When you execute a prompt using the execute() method, Oblix runs checks with all registered agents. The results of these checks are included in the response under the agent_checks key:

response = await client.execute("Explain quantum computing")

# Access agent check results
agent_checks = response["agent_checks"]

The agent_checks dictionary contains information about:

  • Current resource state
  • Connectivity state
  • Recommended execution target
  • Detailed metrics
  • Reasoning for the recommendation

Accessing Agent Metrics Directly

You can also access the current metrics from agents directly:

# Get resource metrics
resource_metrics = await client.get_resource_metrics()
print(f"CPU usage: {resource_metrics['cpu_percent']}%")

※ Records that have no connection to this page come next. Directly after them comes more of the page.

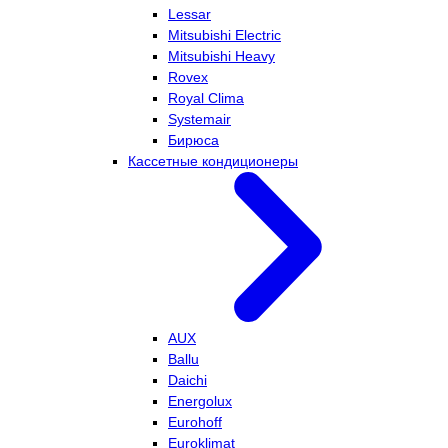
Lessar
Mitsubishi Electric
Mitsubishi Heavy
Rovex
Royal Clima
Systemair
Бирюса
Кассетные кондиционеры
AUX
Ballu
Daichi
Energolux
Eurohoff
Euroklimat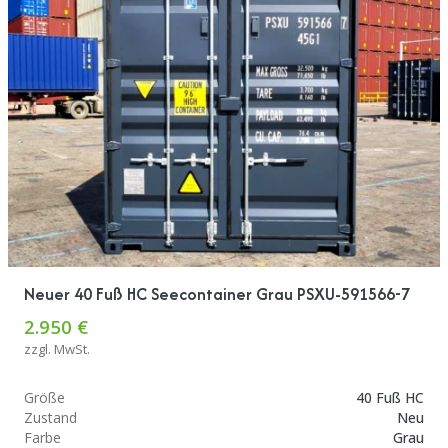
Neuer 40 Fuß HC Seecontainer Grau PSXU-591566-7
2.950 €
zzgl. MwSt.
Größe
40 Fuß HC
Zustand
Neu
Farbe
Grau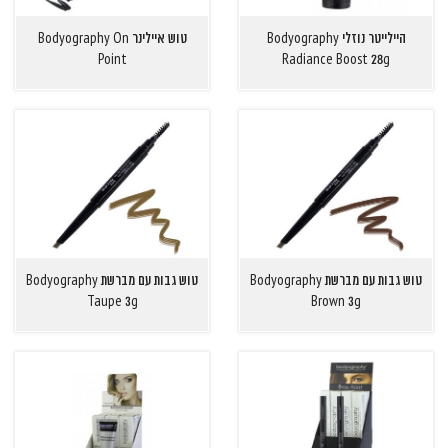
היילייטר נוזלי Bodyography
טוש איילינר Bodyography On
Point
Radiance Boost 28g
טוש גבות עם מברשת Bodyography
טוש גבות עם מברשת Bodyography
Taupe 3g
Brown 3g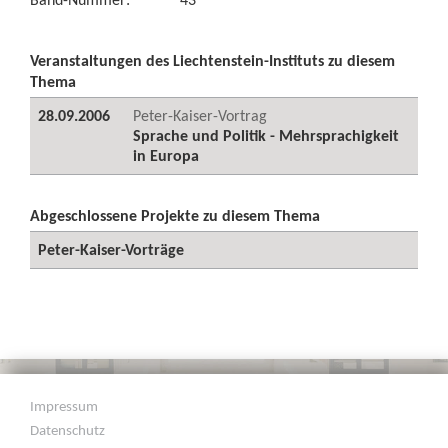
Veranstaltungen des Liechtenstein-Instituts zu diesem
Thema
28.09.2006
Peter-Kaiser-Vortrag
Sprache und Politik - Mehrsprachigkeit
in Europa
Abgeschlossene Projekte zu diesem Thema
Peter-Kaiser-Vorträge
Impressum
Datenschutz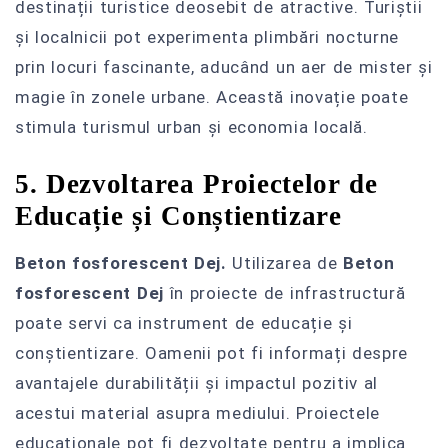
destinații turistice deosebit de atractive. Turiștii
și localnicii pot experimenta plimbări nocturne
prin locuri fascinante, aducând un aer de mister și
magie în zonele urbane. Această inovație poate
stimula turismul urban și economia locală.
5. Dezvoltarea Proiectelor de
Educație și Conștientizare
Beton fosforescent Dej.
Utilizarea de
Beton
fosforescent Dej
în proiecte de infrastructură
poate servi ca instrument de educație și
conștientizare. Oamenii pot fi informați despre
avantajele durabilității și impactul pozitiv al
acestui material asupra mediului. Proiectele
educaționale pot fi dezvoltate pentru a implica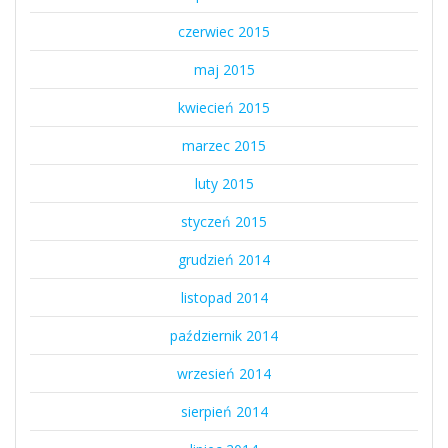
czerwiec 2015
maj 2015
kwiecień 2015
marzec 2015
luty 2015
styczeń 2015
grudzień 2014
listopad 2014
październik 2014
wrzesień 2014
sierpień 2014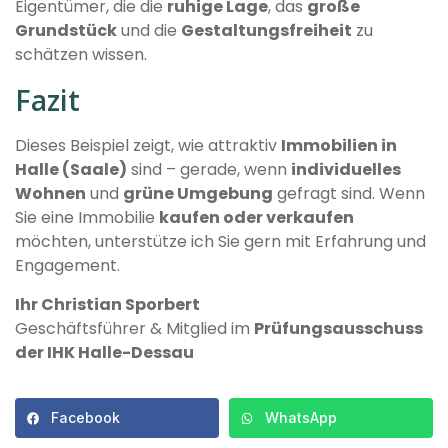
Eigentümer, die die
ruhige Lage
, das
große
Grundstück
und die
Gestaltungsfreiheit
zu
schätzen wissen.
Fazit
Dieses Beispiel zeigt, wie attraktiv
Immobilien in
Halle (Saale)
sind – gerade, wenn
individuelles
Wohnen
und
grüne Umgebung
gefragt sind. Wenn
Sie eine Immobilie
kaufen oder verkaufen
möchten, unterstütze ich Sie gern mit Erfahrung und
Engagement.
Ihr Christian Sporbert
Geschäftsführer & Mitglied im
Prüfungsausschuss
der IHK Halle-Dessau
Facebook
WhatsApp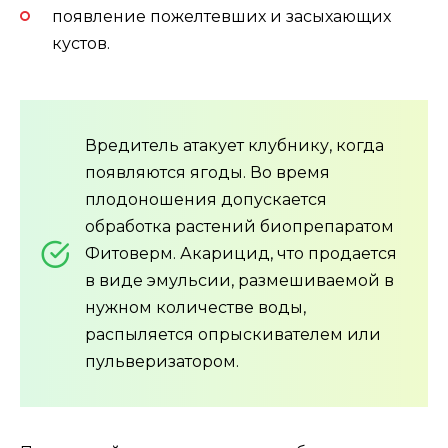
появление пожелтевших и засыхающих
кустов.
Вредитель атакует клубнику, когда
появляются ягоды. Во время
плодоношения допускается
обработка растений биопрепаратом
Фитоверм. Акарицид, что продается
в виде эмульсии, размешиваемой в
нужном количестве воды,
распыляется опрыскивателем или
пульверизатором.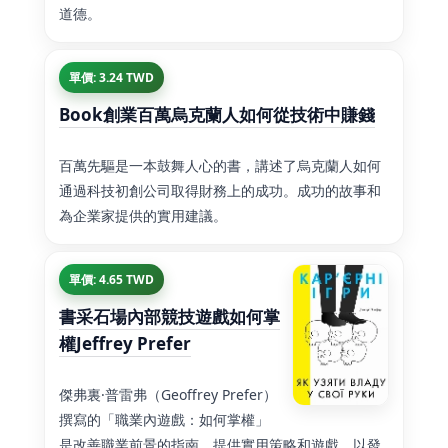
道德。
單價: 3.24 TWD
Book創業百萬烏克蘭人如何從技術中賺錢
百萬先驅是一本鼓舞人心的書，講述了烏克蘭人如何
通過科技初創公司取得財務上的成功。成功的故事和
為企業家提供的實用建議。
單價: 4.65 TWD
書采石場內部競技遊戲如何掌
權Jeffrey Prefer
傑弗裏·普雷弗（Geoffrey Prefer）
撰寫的「職業內遊戲：如何掌權」
是改善職業前景的指南，提供實用策略和遊戲，以發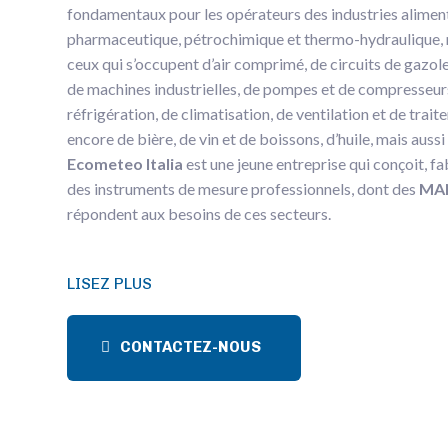
fondamentaux pour les opérateurs des industries aliment
pharmaceutique, pétrochimique et thermo-hydraulique, 
ceux qui s’occupent d’air comprimé, de circuits de gazole
de machines industrielles, de pompes et de compresseur
réfrigération, de climatisation, de ventilation et de traite
encore de bière, de vin et de boissons, d’huile, mais aussi
Ecometeo Italia
est une jeune entreprise qui conçoit, f
des instruments de mesure professionnels, dont des
MA
répondent aux besoins de ces secteurs.
LISEZ PLUS
CONTACTEZ-NOUS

# Access GPU metrics on macOS
if resource_metrics.get('gpu') and resource_metrics['gpu'].get('available'):
    gpu_info = resource_metrics['gpu']
    if gpu_info.get('utilization') is not None:
        print(f"GPU utilization: {gpu_info['utilization'] * 100:.2f}%")
    if gpu_info.get('memory_utilization') is not None:
        print(f"GPU memory utilization: {gpu_info['memory_utilization'] * 100:.2f}%")
    print(f"GPU name: {gpu_info.get('name', 'Unknown')}")

# Get connectivity metrics
connectivity_metrics = await client.get_connectivity_metrics()
print(f"Current latency: {connectivity_metrics['latency']}ms")

This direct access is useful for monitoring and debugging orchestration behavior.